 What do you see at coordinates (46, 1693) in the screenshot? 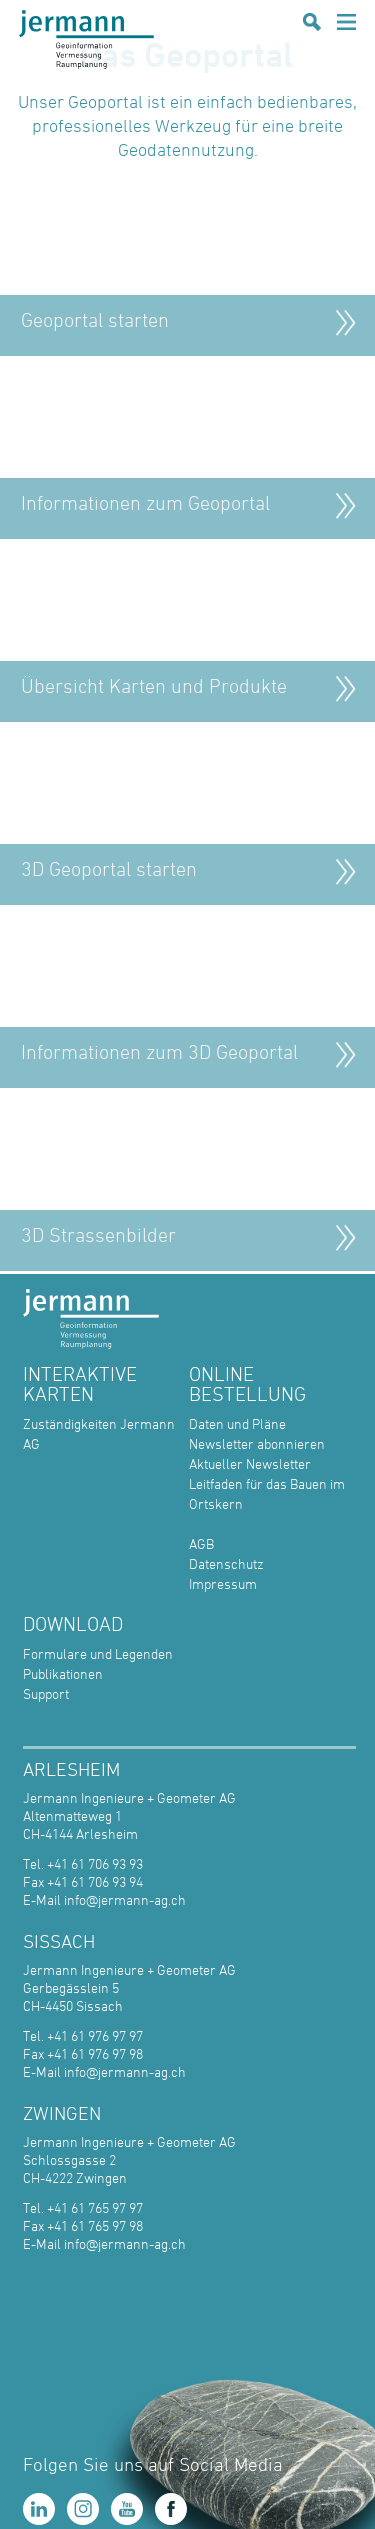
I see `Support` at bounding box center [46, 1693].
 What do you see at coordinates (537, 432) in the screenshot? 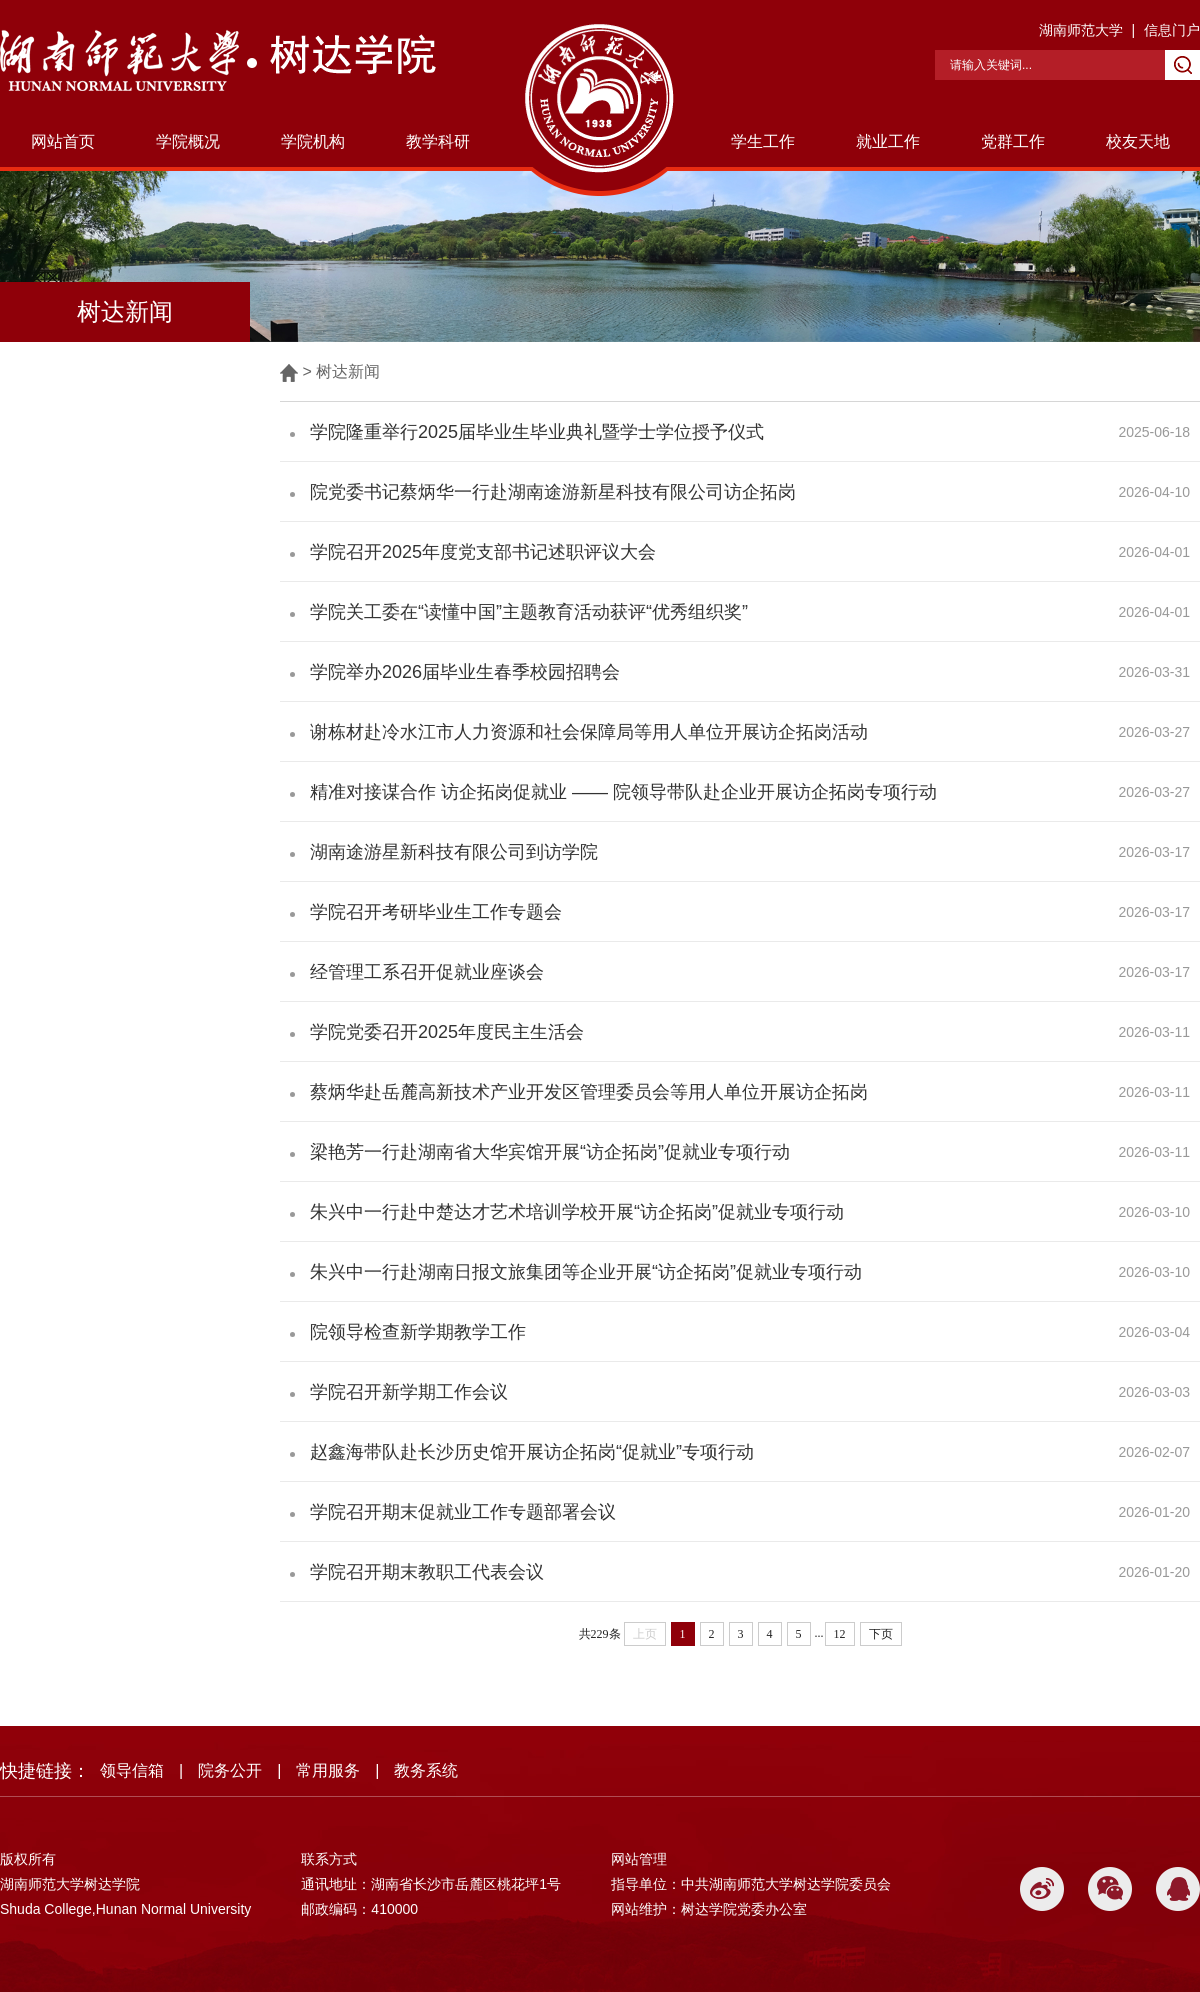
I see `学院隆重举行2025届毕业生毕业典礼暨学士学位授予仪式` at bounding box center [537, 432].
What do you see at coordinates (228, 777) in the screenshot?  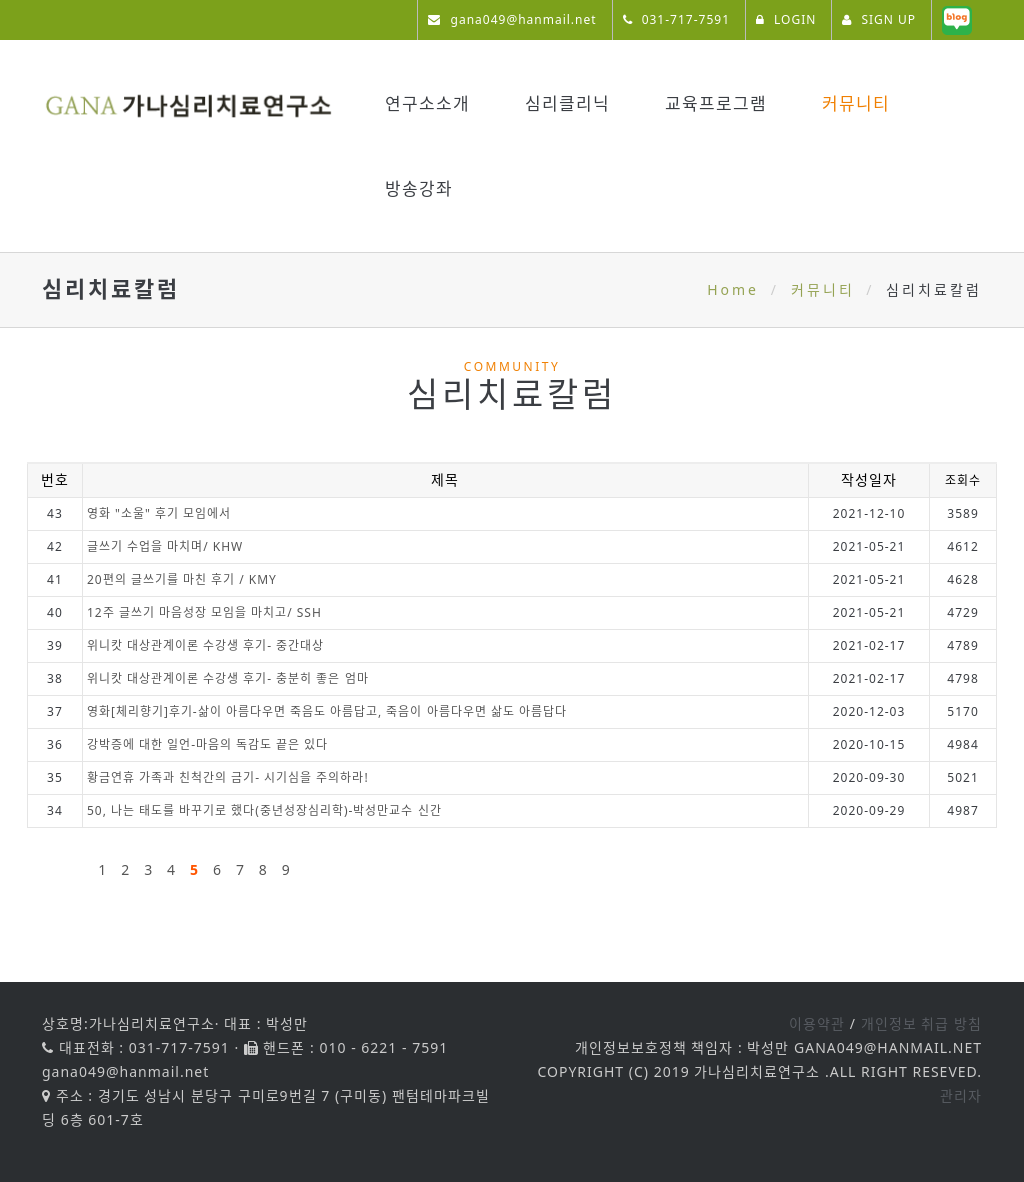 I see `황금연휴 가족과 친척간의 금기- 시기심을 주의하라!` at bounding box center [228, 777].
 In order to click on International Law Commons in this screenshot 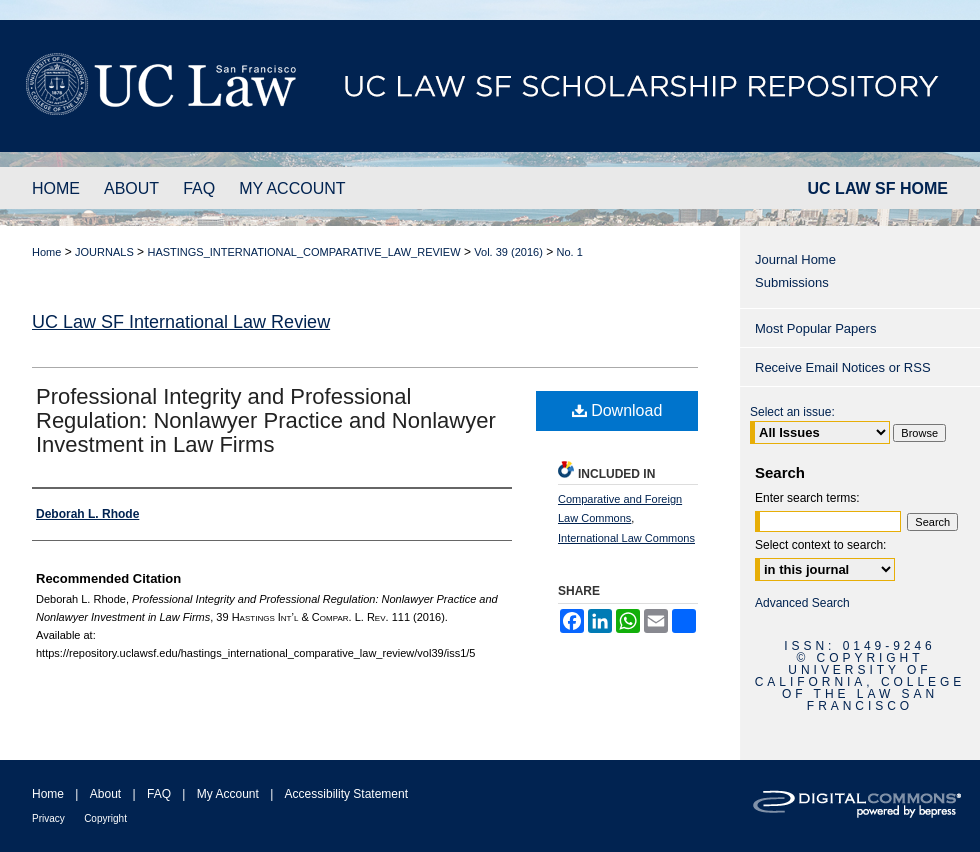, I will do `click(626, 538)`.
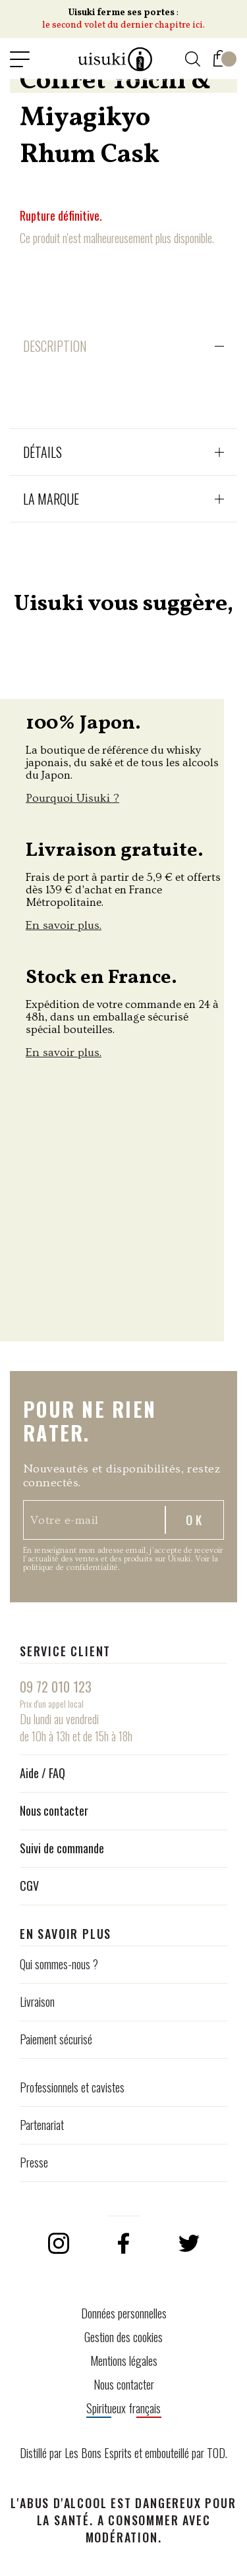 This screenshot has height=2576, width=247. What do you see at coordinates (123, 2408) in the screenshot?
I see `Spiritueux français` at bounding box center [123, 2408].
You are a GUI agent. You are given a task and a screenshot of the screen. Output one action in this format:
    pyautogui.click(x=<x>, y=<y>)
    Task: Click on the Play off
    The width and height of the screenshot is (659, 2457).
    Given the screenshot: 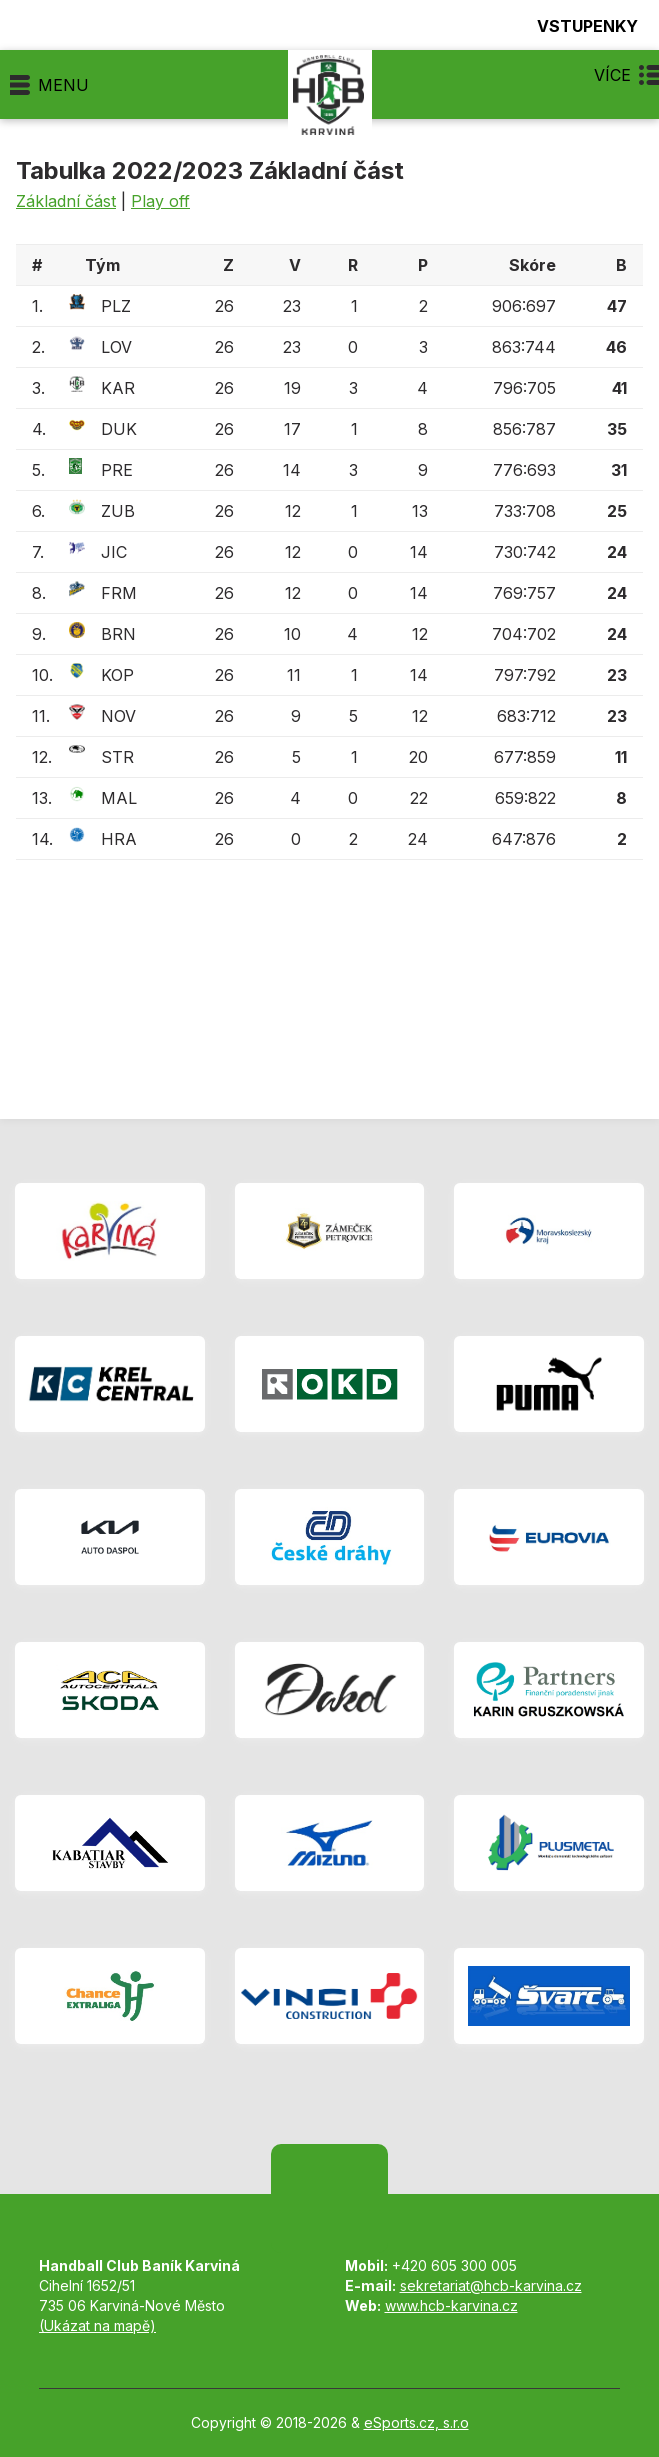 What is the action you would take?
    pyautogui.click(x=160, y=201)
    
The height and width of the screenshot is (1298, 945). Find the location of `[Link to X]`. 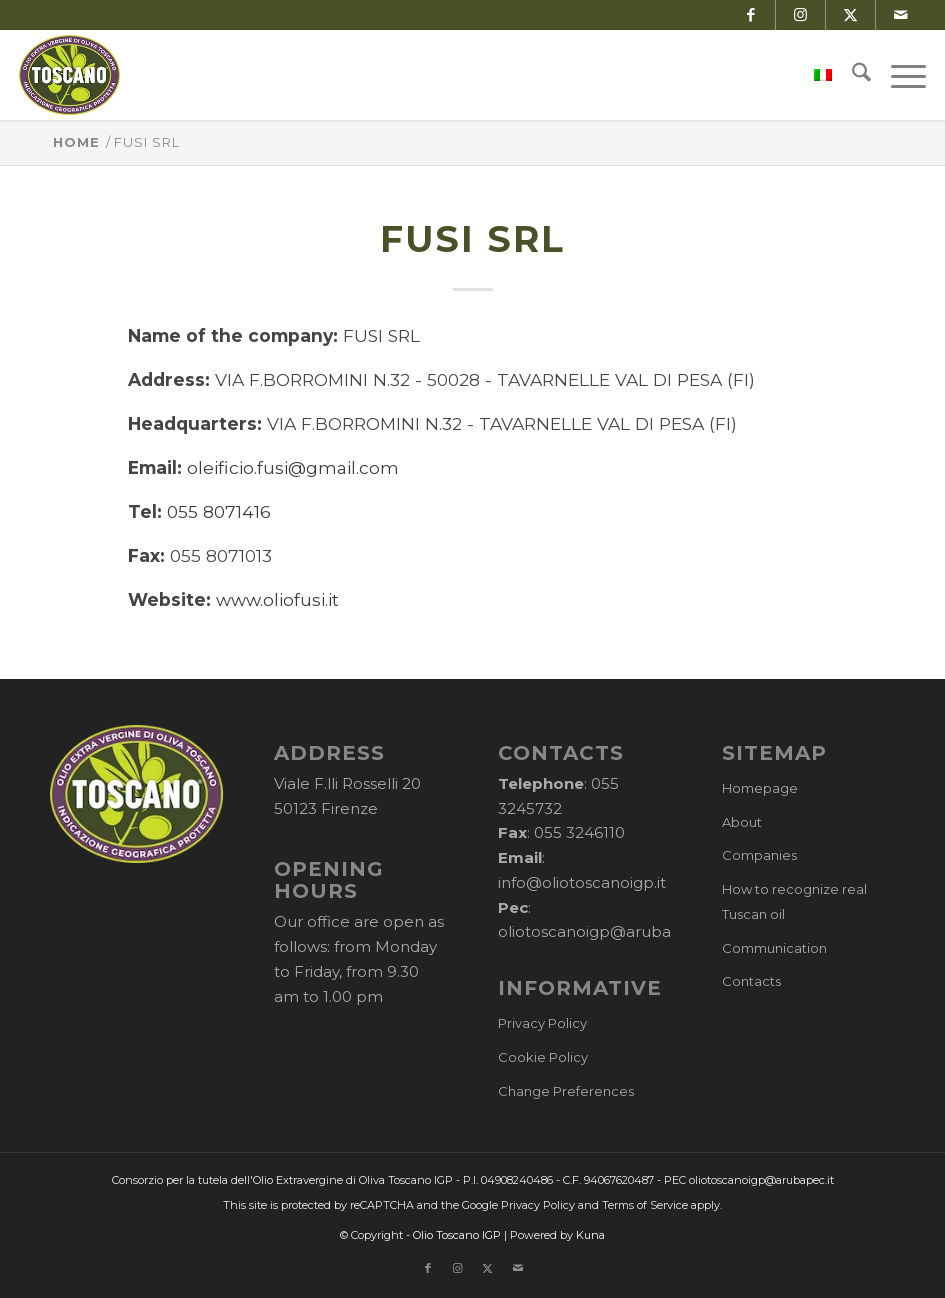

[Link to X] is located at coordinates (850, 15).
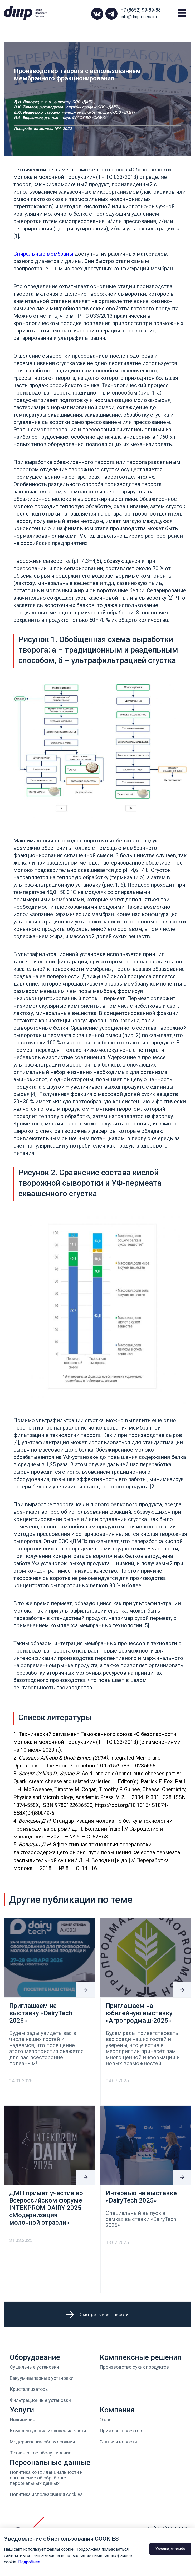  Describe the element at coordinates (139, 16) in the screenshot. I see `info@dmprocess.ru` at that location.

Brief: Your task is to transcribe exactly the lines from the one containing "The height and" through the final line of the entries above, pictures excluded.

Reply to the task:
The height and width of the screenshot is (1298, 945). Find the location of `[Link to X]`. 

[Link to X] is located at coordinates (850, 15).
  Describe the element at coordinates (139, 16) in the screenshot. I see `info@dmprocess.ru` at that location.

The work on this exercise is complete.